Now that we know where CPython is, and what the top of the totem pole looks like it's probably clear what Unladen Swallow is looking to accomplish, however there is a bit of prior art here that's worthy of taking a look. There is actually currently a JIT for CPython, named Psyco. Psyco is pretty commonly used to speed up numerical code, as that's what it's best at, but it can speed up most of the Python language. However, Psyco is extremely difficult to maintain and update. It only recently gained support for modern Python language features like generators, and it still only supports x86 CPUs. For these reasons the developers at Google chose to build their JIT rather than work to improve the existing solution (they also chose not to use one of the alternative Python VMs, I'll be discussing these in another post).

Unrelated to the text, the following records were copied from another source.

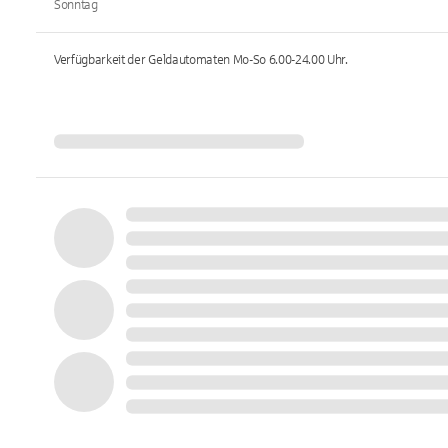
Sonntag
Verfügbarkeit der Geldautomaten
Mo-So 6.00-24.00
Uhr.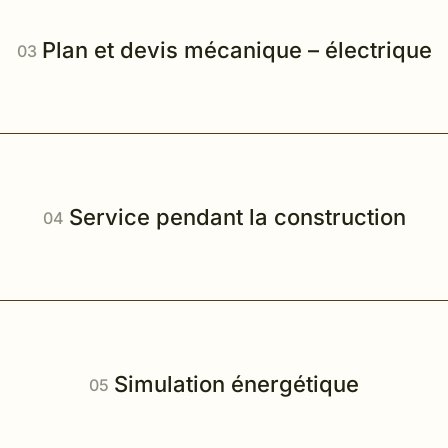
Plan et devis mécanique – électrique
Service pendant la construction
Simulation énergétique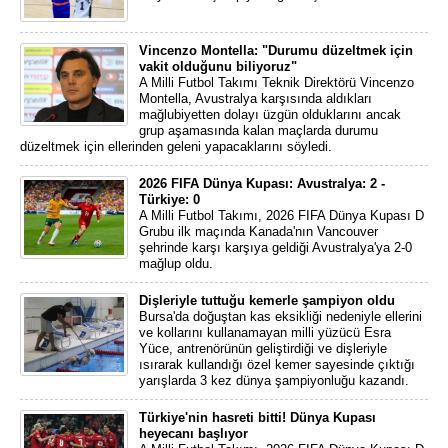
Vincenzo Montella: "Durumu düzeltmek için
vakit olduğunu biliyoruz"
A Milli Futbol Takımı Teknik Direktörü Vincenzo
Montella, Avustralya karşısında aldıkları
mağlubiyetten dolayı üzgün olduklarını ancak
grup aşamasında kalan maçlarda durumu
düzeltmek için ellerinden geleni yapacaklarını söyledi.
2026 FIFA Dünya Kupası: Avustralya: 2 -
Türkiye: 0
A Milli Futbol Takımı, 2026 FIFA Dünya Kupası D
Grubu ilk maçında Kanada'nın Vancouver
şehrinde karşı karşıya geldiği Avustralya'ya 2-0
mağlup oldu.
Dişleriyle tuttuğu kemerle şampiyon oldu
Bursa'da doğuştan kas eksikliği nedeniyle ellerini
ve kollarını kullanamayan milli yüzücü Esra
Yüce, antrenörünün geliştirdiği ve dişleriyle
ısırarak kullandığı özel kemer sayesinde çıktığı
yarışlarda 3 kez dünya şampiyonluğu kazandı.
Türkiye'nin hasreti bitti! Dünya Kupası
heyecanı başlıyor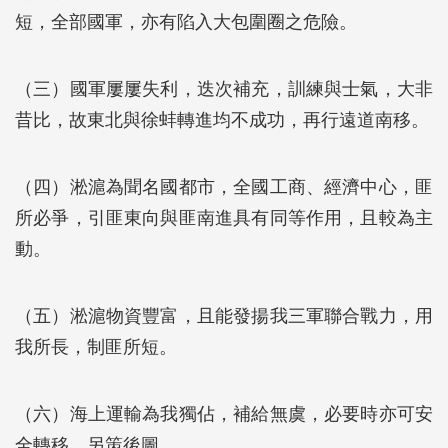
短，全部國軍，亦有陷入大包圍圈之危險。
（三）國軍屢屢失利，迭次補充，訓練與士氣，大非
昔比，故東北與徐蚌轉進均不成功，再行遠道南移。
（四）淞滬為聞名國都市，全國工商、經濟中心，匪
所必爭，引匪東向與匪南進具有同等作用，且較為主
動。
（五）淞滬物資豐富，且能發揚我三軍聯合戰力，用
我所長，制匪所短。
（六）海上運輸為我獨佔，補給無虞，必要時亦可安
全轉移，另策後圖。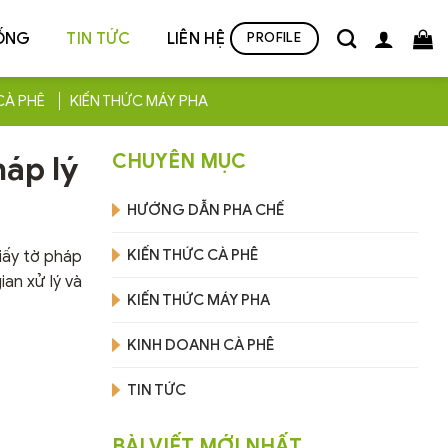
ỐNG
TIN TỨC
LIÊN HỆ
PROFILE
CÀ PHÊ
KIẾN THỨC MÁY PHA
háp lý
CHUYÊN MỤC
HƯỚNG DẪN PHA CHẾ
KIẾN THỨC CÀ PHÊ
 giấy tờ pháp
an xử lý và
KIẾN THỨC MÁY PHA
KINH DOANH CÀ PHÊ
TIN TỨC
BÀI VIẾT MỚI NHẤT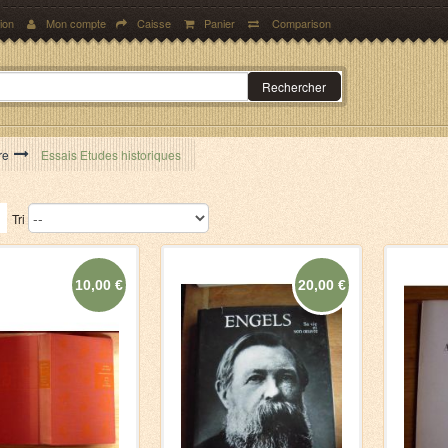
ion
Mon compte
Caisse
Panier
Comparison
Rechercher
re
>
Essais Etudes historiques
Tri
10,00 €
20,00 €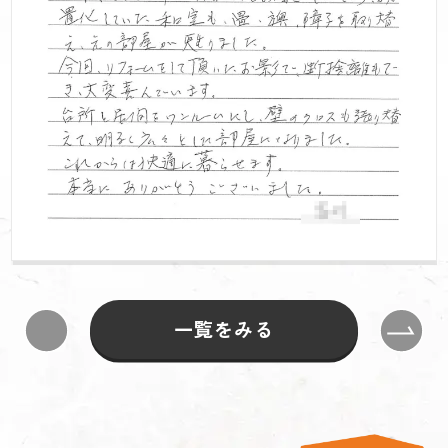
一覧をみる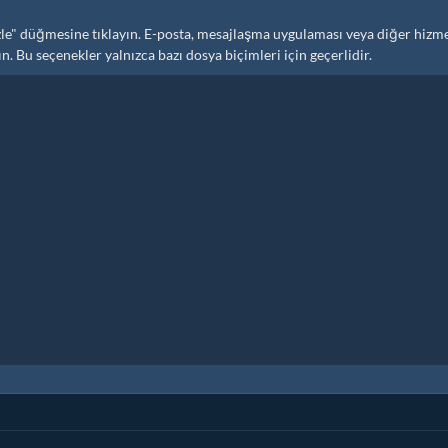
" düğmesine tıklayın. E-posta, mesajlaşma uygulaması veya diğer hizme
. Bu seçenekler yalnızca bazı dosya biçimleri için geçerlidir.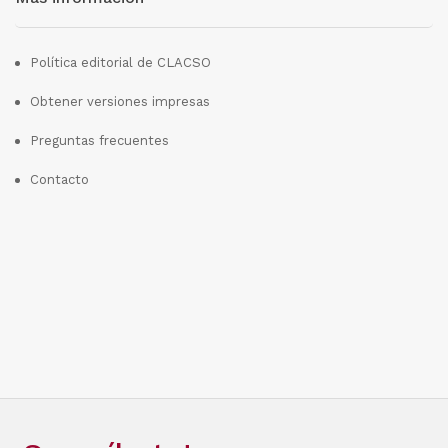
Política editorial de CLACSO
Obtener versiones impresas
Preguntas frecuentes
Contacto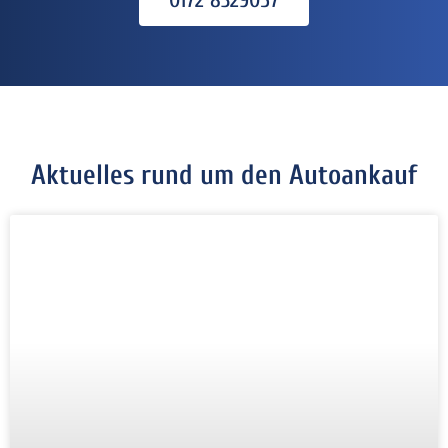
Aktuelles rund um den Autoankauf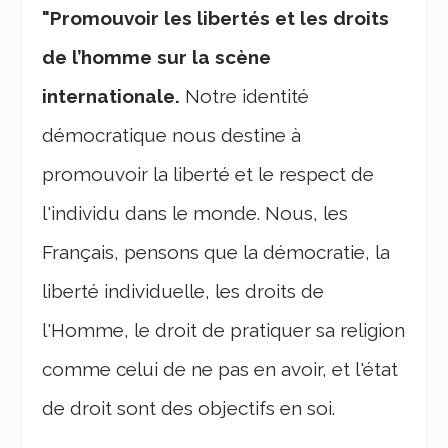
"Promouvoir les libertés et les droits
de l’homme sur la scène
internationale.
Notre identité
démocratique nous destine à
promouvoir la liberté et le respect de
l'individu dans le monde. Nous, les
Français, pensons que la démocratie, la
liberté individuelle, les droits de
l'Homme, le droit de pratiquer sa religion
comme celui de ne pas en avoir, et l'état
de droit sont des objectifs en soi.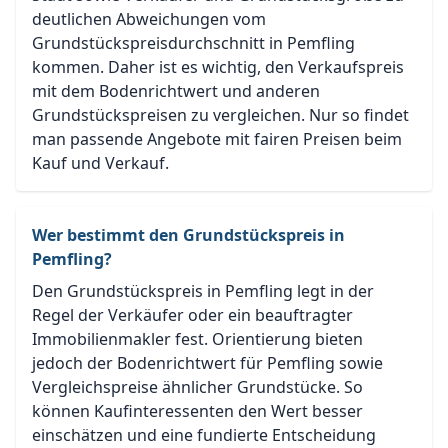
deutlichen Abweichungen vom
Grundstückspreisdurchschnitt in Pemfling
kommen. Daher ist es wichtig, den Verkaufspreis
mit dem Bodenrichtwert und anderen
Grundstückspreisen zu vergleichen. Nur so findet
man passende Angebote mit fairen Preisen beim
Kauf und Verkauf.
Wer bestimmt den Grundstückspreis in
Pemfling?
Den Grundstückspreis in Pemfling legt in der
Regel der Verkäufer oder ein beauftragter
Immobilienmakler fest. Orientierung bieten
jedoch der Bodenrichtwert für Pemfling sowie
Vergleichspreise ähnlicher Grundstücke. So
können Kaufinteressenten den Wert besser
einschätzen und eine fundierte Entscheidung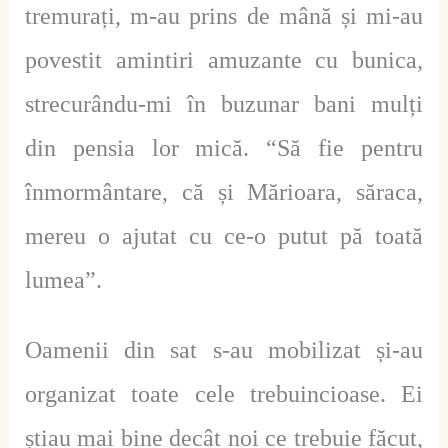
tremurați, m-au prins de mână și mi-au
povestit amintiri amuzante cu bunica,
strecurându-mi în buzunar bani mulți
din pensia lor mică. “Să fie pentru
înmormântare, că și Mărioara, săraca,
mereu o ajutat cu ce-o putut pă toată
lumea”.
Oamenii din sat s-au mobilizat și-au
organizat toate cele trebuincioase. Ei
știau mai bine decât noi ce trebuie făcut,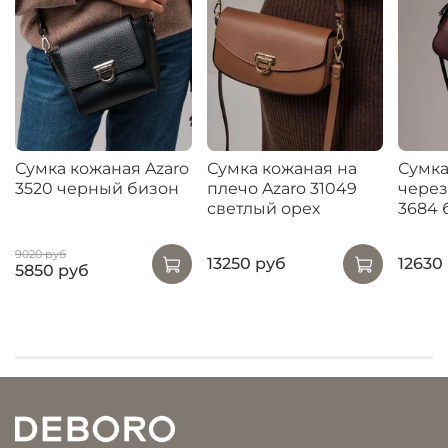
Сумка кожаная Azaro
Сумка кожаная на
Сумка
3520 черный бизон
плечо Azaro 31049
через
светлый орех
3684 
9020 руб
13250 руб
12630
5850 руб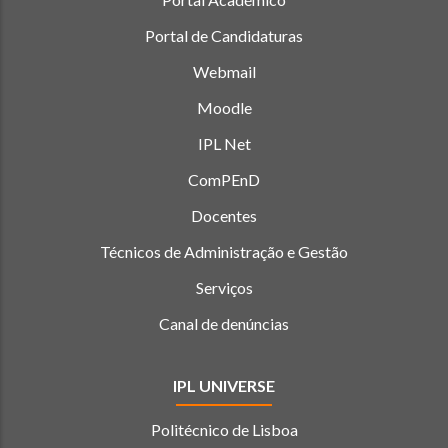
Portal de Candidaturas
Webmail
Moodle
IPL Net
ComPEnD
Docentes
Técnicos de Administração e Gestão
Serviços
Canal de denúncias
IPL UNIVERSE
Politécnico de Lisboa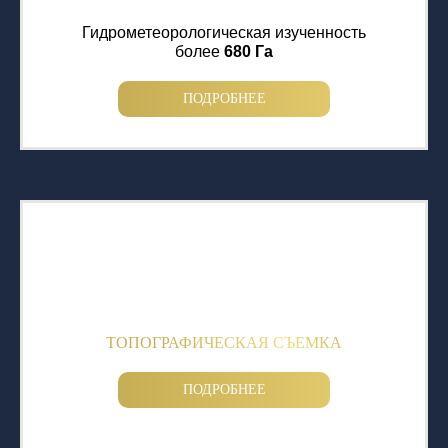
Гидрометеорологическая изученность
более
680 Га
ПОДРОБНЕЕ
ТОПОГРАФИЧЕСКАЯ СЪЕМКА
ПОДРОБНЕЕ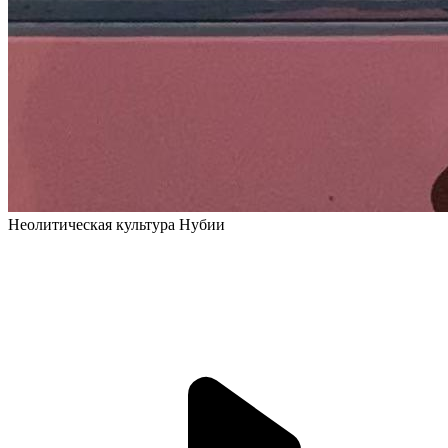
Неолитическая культура Нубии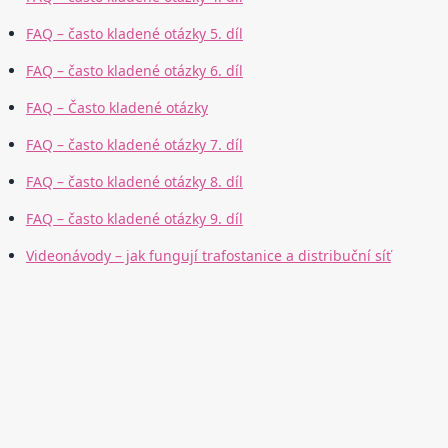
FAQ – často kladené otázky 5. díl
FAQ – často kladené otázky 6. díl
FAQ – Často kladené otázky
FAQ – často kladené otázky 7. díl
FAQ – často kladené otázky 8. díl
FAQ – často kladené otázky 9. díl
Videonávody – jak fungují trafostanice a distribuční síť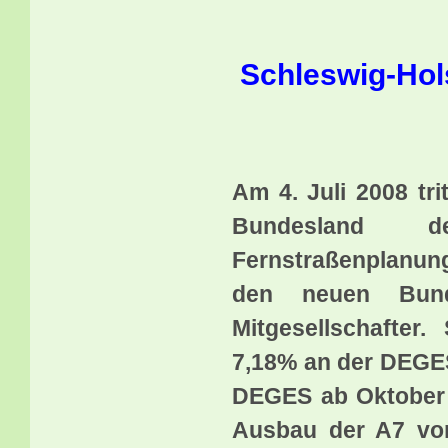
Schleswig-Hols
Am 4. Juli 2008 tri
Bundesland 
Fernstraßenplanu
den neuen Bund
Mitgesellschafter
7,18% an der DEGES 
DEGES ab Oktober 2
Ausbau der A7 vo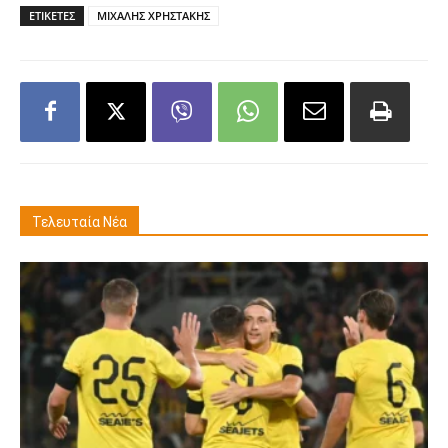
ΕΤΙΚΕΤΕΣ
ΜΙΧΑΛΗΣ ΧΡΗΣΤΑΚΗΣ
Τελευταία Νέα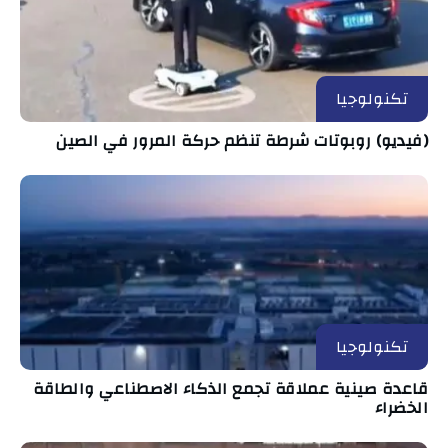
تكنولوجيا
(فيديو) روبوتات شرطة تنظم حركة المرور في الصين
تكنولوجيا
قاعدة صينية عملاقة تجمع الذكاء الاصطناعي والطاقة
الخضراء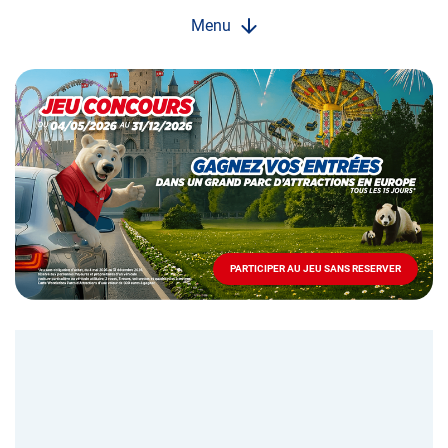
Menu
Opération
spéciale
Mai
-
Décembre
2026
-
Locations
PARTICIPER AU JEU SANS RESERVER
PARTICIPER
AU
JEU
SANS
RESERVER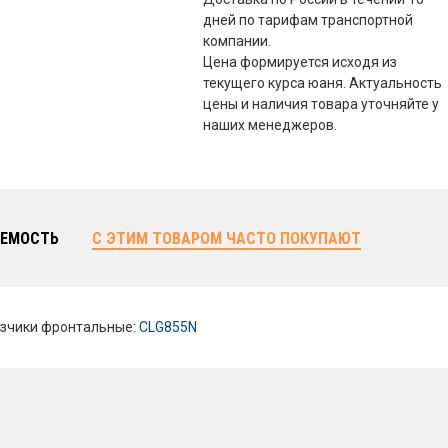
дней по тарифам транспортной
компании.
Цена формируется исходя из
текущего курса юаня. Актуальность
цены и наличия товара уточняйте у
наших менеджеров.
ЕМОСТЬ
С ЭТИМ ТОВАРОМ ЧАСТО ПОКУПАЮТ
зчики фронтальные:
CLG855N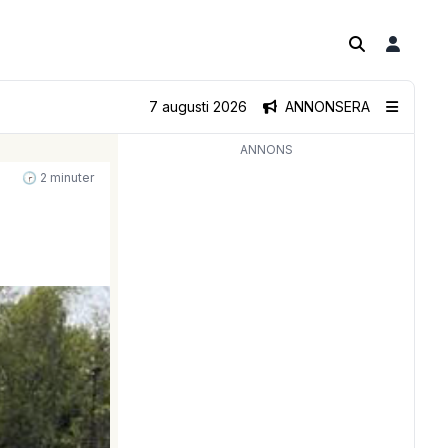
7 augusti 2026
ANNONSERA
ANNONS
🕝 2 minuter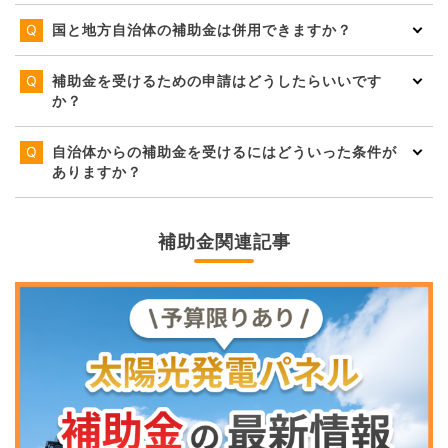
国と地方自治体の補助金は併用できますか？
補助金を受けるための申請はどうしたらいいです
か？
自治体からの補助金を受けるにはどういった条件が
ありますか？
補助金関連記事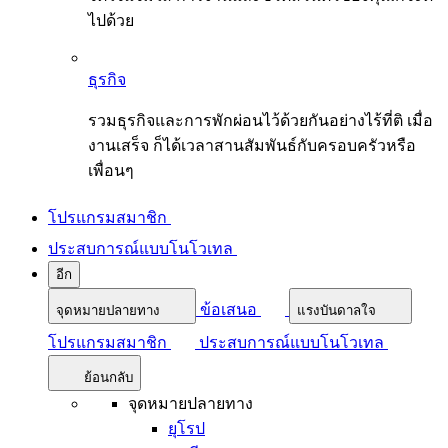
ไปด้วย
ธุรกิจ
รวมธุรกิจและการพักผ่อนไว้ด้วยกันอย่างไร้ที่ติ เมื่อ
งานเสร็จ ก็ได้เวลาสานสัมพันธ์กับครอบครัวหรือ
เพื่อนๆ
โปรแกรมสมาชิก
ประสบการณ์แบบโนโวเทล
อีก
ข้อเสนอ
จุดหมายปลายทาง
แรงบันดาลใจ
โปรแกรมสมาชิก
ประสบการณ์แบบโนโวเทล
ย้อนกลับ
จุดหมายปลายทาง
ยุโรป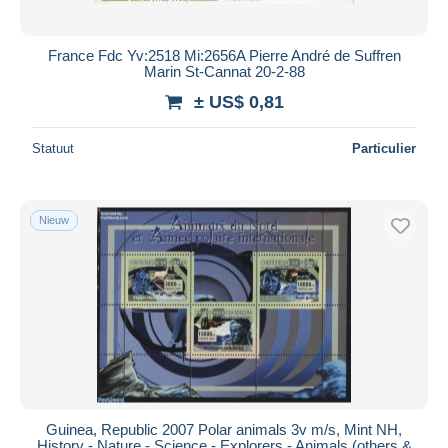
France Fdc Yv:2518 Mi:2656A Pierre André de Suffren
Marin St-Cannat 20-2-88
± US$ 0,81
Statuut
Particulier
Nieuw
Guinea, Republic 2007 Polar animals 3v m/s, Mint NH,
History - Nature - Science - Explorers - Animals (others &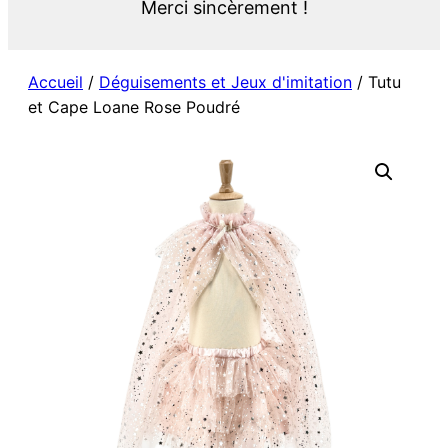
Merci sincèrement !
Accueil
/
Déguisements et Jeux d'imitation
/ Tutu
et Cape Loane Rose Poudré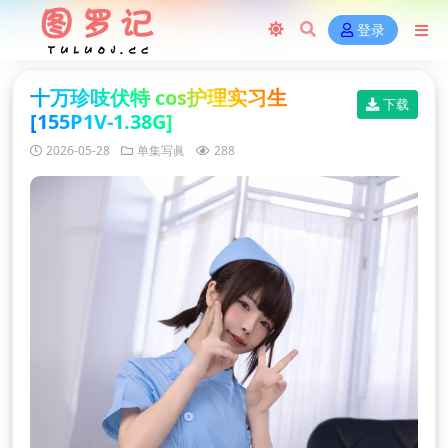
登录
十万珍吱伏特 cos护理实习生
下载
[155P1V-1.38G]
2026-05-28
单集写眞
288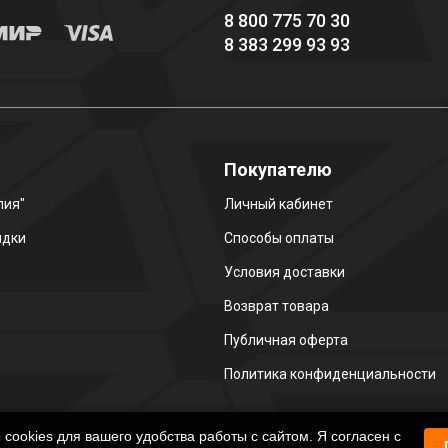
8 800 775 70 30
8 383 299 93 93
о
Покупателю
лия"
Личный кабинет
идки
Способы оплаты
Условия доставки
Возврат товара
Публичная оферта
Политика конфиденциальности
ookies для вашего удобства работы с сайтом. Я согласен с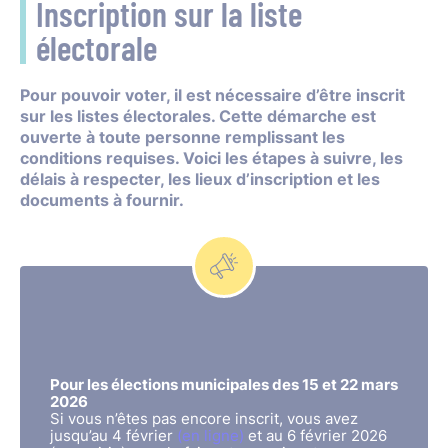
Inscription sur la liste
électorale
Pour pouvoir voter, il est nécessaire d’être inscrit
sur les listes électorales. Cette démarche est
ouverte à toute personne remplissant les
conditions requises. Voici les étapes à suivre, les
délais à respecter, les lieux d’inscription et les
documents à fournir.
Pour les élections municipales des 15 et 22 mars
2026
Si vous n’êtes pas encore inscrit, vous avez
jusqu’au 4 février
(en ligne)
et au 6 février 2026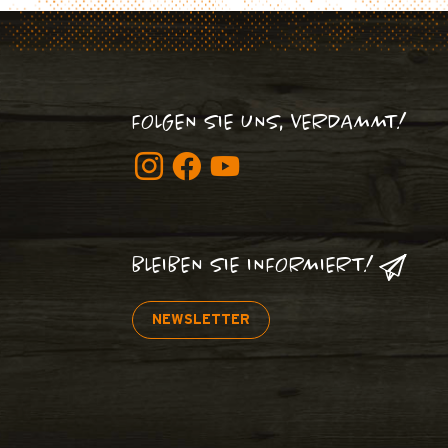
FOLGEN SIE UNS, VERDAMMT!
BLEIBEN SIE INFORMIERT!
NEWSLETTER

I just said that Unladen Swallow looked to build their own JIT, but that's not entirely true. The developers have chosen not to develop their own JIT (meaning their own assembly generator, and register allocator, and optimizer, and everything else that goes along with a JIT), they have instead chosen to utilize the LLVM (Low Level Virtual Machine) JIT for all the code generation. What this means is that instead of doing all the work I've alluded the devs can instead translate the CPython bytecode into LLVM IR (intermediate representation) and then use LLVM's existing JIT infrastructure to do some of the heavy lifting. This gives the devs more time to focus on the interesting work of how to optimize the Python language.
Now that I've layed out the background I'm going to dive into what exactly it is that Unladen Swallow does. Right now the CPython virtual machine looks something like this:
for opcode in opcodes:
if opcode == BINARY_ADD:
x, y = POP(), POP()
z = x + y
elif opcode == JUMP_ABSOLUTE:
pc = OPARG()
This is both hugely simplified and translated into a Pythonesque psuedocode, but hopefully it makes the point clear, right now the CPython VM runs through the opcodes and based on what the opcode is executes some C code. This is particularly inefficient because there is a fairly substantial overhead to actually doing the dispatch on the opcode. What Unladen Swallow does is count the number of times a given Python function is called (the heuristic is actually slightly more complicated than this, but it's a good approximation of what happens), and when it reaches 10000 (the same value the JVM uses) it stops to compile the function using LLVM. Here what it does is essentially unrolls the interpreter loop, into the LLVM IR. So if you had the bytecode:
Unladen Swallow would generate code like:
x, y = POP(), POP()
z = x + y
This eliminates all of the overhead of the large loop in the interpreter. Unladen Swallow also performs a number of optimizations based on Python's semantics, but I'll be getting into those in another post, for now LLVM run it's optimizers, which can improve the generated code somewhat, and then CPython executes the generated function. Now whenever this function is called in the future the optimized, assembly version of it is called.
This concludes the introduction to Unladen Swallow. Hopefully you've learned something about the CPython VM, Unladen Swallow, or virtual machines in general. In future posts I'm going to be diving in to some of the optimizations Unladen Swallow does, as well as what other players are doing in this space (particularly PyPy).